• [Exercise instructions]:
Please repeat the line that contains "Empat Alokasi Tambahan PMN" and every line after it, exactly, through the end of the records.

── Data to use ──

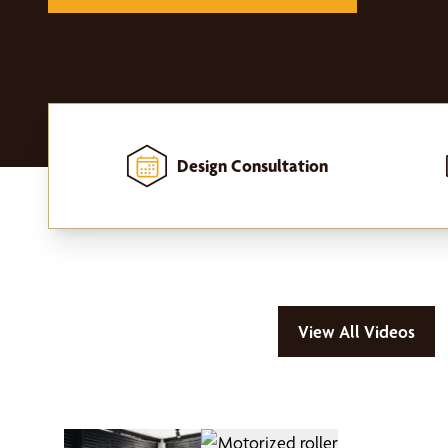
Design Consultation
Home
-
Window Treatments
-
Motorized Window Treatments
View All Videos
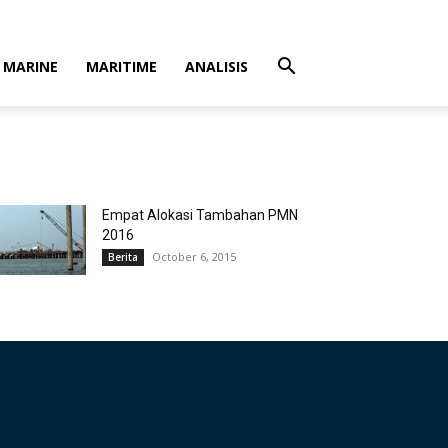
MARINE
MARITIME
ANALISIS
Empat Alokasi Tambahan PMN
2016
October 6, 2015
Berita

───

• [Exercise result]:
Empat Alokasi Tambahan PMN
2016
October 6, 2015
Berita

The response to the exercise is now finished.